== Records supplied

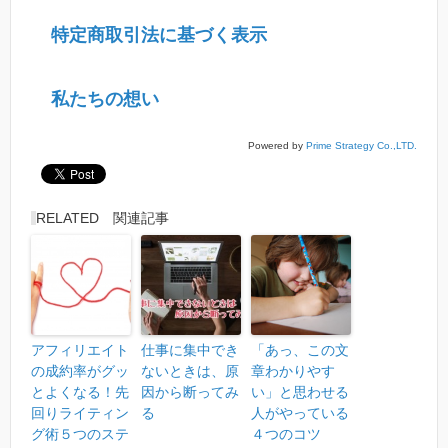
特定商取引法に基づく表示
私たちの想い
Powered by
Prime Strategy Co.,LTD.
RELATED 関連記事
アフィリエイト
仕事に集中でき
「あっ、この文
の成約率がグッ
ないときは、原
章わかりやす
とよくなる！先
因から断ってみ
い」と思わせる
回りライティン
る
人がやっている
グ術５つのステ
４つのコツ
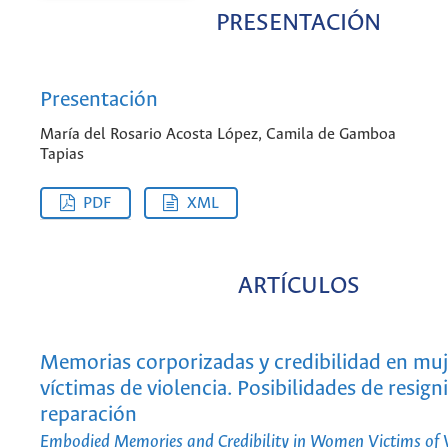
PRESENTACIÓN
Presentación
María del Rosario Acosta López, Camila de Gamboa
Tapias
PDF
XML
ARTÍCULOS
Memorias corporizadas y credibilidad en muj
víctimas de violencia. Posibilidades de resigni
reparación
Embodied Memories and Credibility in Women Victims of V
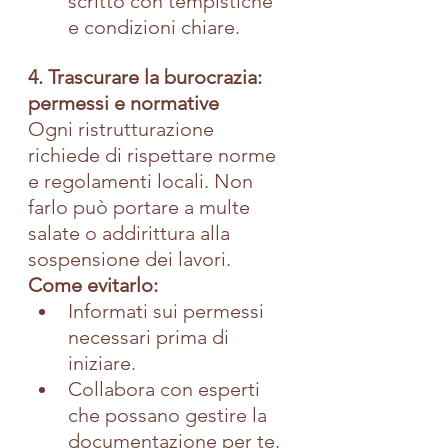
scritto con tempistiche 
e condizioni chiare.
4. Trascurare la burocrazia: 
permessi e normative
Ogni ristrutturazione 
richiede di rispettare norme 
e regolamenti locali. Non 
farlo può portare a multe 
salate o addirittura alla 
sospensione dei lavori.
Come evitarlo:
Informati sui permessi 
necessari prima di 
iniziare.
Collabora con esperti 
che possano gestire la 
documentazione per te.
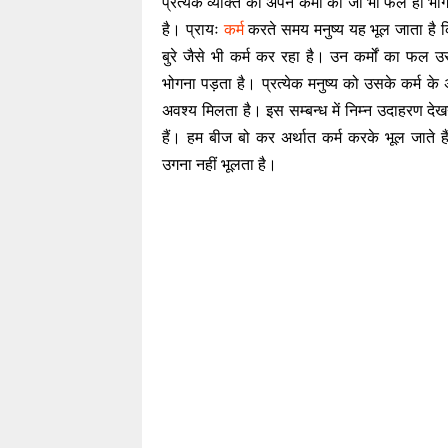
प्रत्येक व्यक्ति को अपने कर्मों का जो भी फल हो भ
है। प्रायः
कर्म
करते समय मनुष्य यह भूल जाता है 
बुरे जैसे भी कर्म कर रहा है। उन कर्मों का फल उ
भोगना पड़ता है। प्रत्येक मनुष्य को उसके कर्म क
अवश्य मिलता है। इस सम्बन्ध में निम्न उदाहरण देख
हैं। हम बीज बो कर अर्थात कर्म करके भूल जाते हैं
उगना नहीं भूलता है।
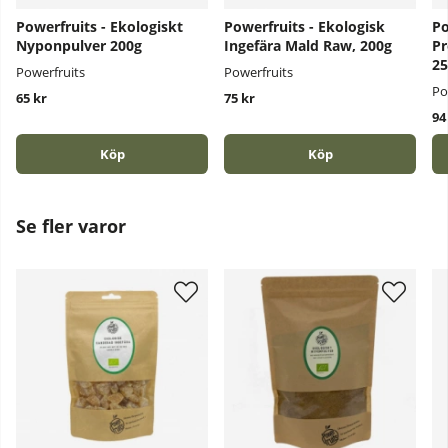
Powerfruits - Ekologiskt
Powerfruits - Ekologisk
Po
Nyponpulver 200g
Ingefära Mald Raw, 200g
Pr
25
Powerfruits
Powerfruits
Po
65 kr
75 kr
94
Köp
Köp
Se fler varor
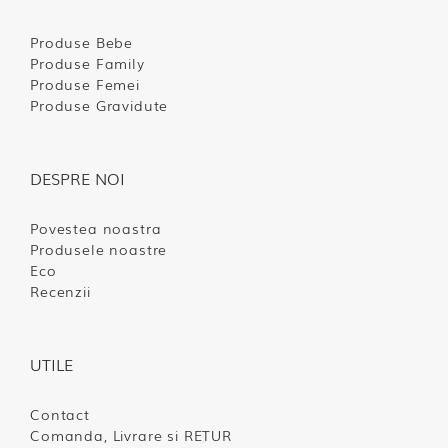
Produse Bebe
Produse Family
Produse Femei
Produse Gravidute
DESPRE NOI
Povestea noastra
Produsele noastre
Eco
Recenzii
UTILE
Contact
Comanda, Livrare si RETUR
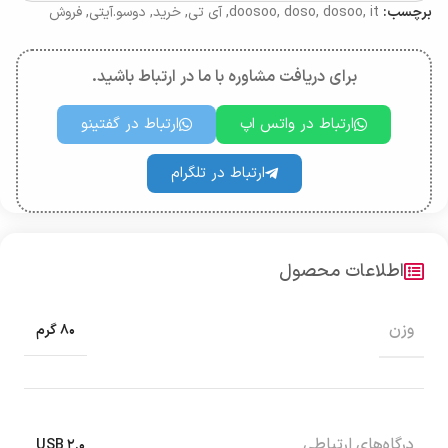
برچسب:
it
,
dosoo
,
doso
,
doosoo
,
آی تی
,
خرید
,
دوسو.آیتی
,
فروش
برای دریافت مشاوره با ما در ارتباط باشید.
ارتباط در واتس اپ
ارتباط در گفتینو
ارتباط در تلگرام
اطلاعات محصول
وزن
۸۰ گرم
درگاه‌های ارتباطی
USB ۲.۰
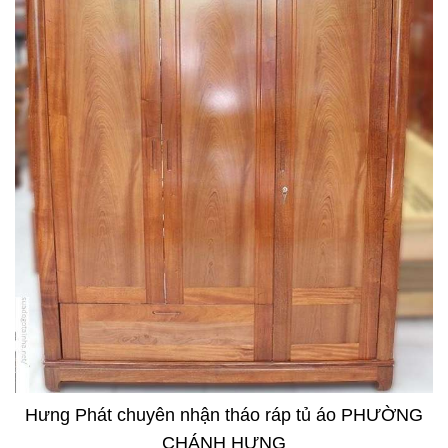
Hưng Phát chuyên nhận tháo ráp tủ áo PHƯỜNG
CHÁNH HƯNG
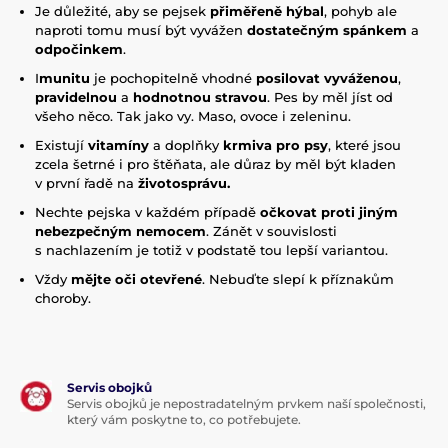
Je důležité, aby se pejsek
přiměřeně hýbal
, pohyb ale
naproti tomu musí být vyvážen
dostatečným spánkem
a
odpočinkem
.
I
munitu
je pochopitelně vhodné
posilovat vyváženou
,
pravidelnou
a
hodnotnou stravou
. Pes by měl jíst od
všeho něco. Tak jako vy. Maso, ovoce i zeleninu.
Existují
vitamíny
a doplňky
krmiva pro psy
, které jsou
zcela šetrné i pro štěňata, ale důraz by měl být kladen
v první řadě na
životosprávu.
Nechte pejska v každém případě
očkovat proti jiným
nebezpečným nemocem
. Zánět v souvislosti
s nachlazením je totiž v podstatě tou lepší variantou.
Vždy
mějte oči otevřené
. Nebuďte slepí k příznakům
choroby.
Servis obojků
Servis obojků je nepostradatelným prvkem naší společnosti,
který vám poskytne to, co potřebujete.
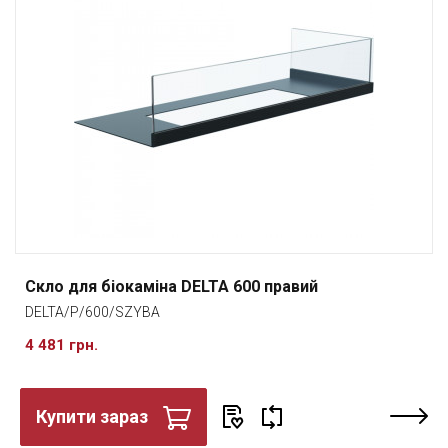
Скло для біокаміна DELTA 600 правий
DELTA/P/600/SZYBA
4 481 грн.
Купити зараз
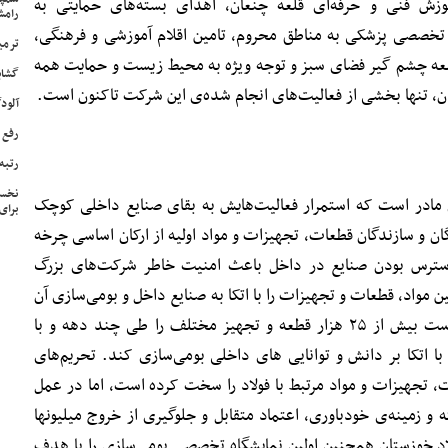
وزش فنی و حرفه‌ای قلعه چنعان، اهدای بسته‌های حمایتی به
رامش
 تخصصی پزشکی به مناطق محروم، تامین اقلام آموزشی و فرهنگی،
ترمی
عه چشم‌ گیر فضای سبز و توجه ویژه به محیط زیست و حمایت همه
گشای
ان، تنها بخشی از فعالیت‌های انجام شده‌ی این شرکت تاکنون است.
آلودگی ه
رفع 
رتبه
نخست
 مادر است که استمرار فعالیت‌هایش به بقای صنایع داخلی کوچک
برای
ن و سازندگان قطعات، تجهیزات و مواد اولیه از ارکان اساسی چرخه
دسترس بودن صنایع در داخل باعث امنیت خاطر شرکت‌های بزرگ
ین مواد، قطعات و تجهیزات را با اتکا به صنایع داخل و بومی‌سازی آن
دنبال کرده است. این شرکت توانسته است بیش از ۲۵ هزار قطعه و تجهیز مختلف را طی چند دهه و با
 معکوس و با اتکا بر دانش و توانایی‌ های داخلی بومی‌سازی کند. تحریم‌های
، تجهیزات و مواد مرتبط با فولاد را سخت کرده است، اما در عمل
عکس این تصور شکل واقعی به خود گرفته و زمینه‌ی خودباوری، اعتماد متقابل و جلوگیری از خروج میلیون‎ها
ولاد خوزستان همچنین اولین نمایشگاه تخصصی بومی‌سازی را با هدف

====

* **What to do**: Output, line for line and exactly, the records above from their first line through the one with "Memorias corporizadas y credibilidad en muj", both ends included, but no pictures.

* **Written answer**:
特定商取引法に基づく表示
私たちの想い
Powered by
Prime Strategy Co.,LTD.
RELATED 関連記事
アフィリエイト
仕事に集中でき
「あっ、この文
の成約率がグッ
ないときは、原
章わかりやす
とよくなる！先
因から断ってみ
い」と思わせる
回りライティン
る
人がやっている
グ術５つのステ
４つのコツ
PRESENTACIÓN
Presentación
María del Rosario Acosta López, Camila de Gamboa
Tapias
PDF
XML
ARTÍCULOS
Memorias corporizadas y credibilidad en muj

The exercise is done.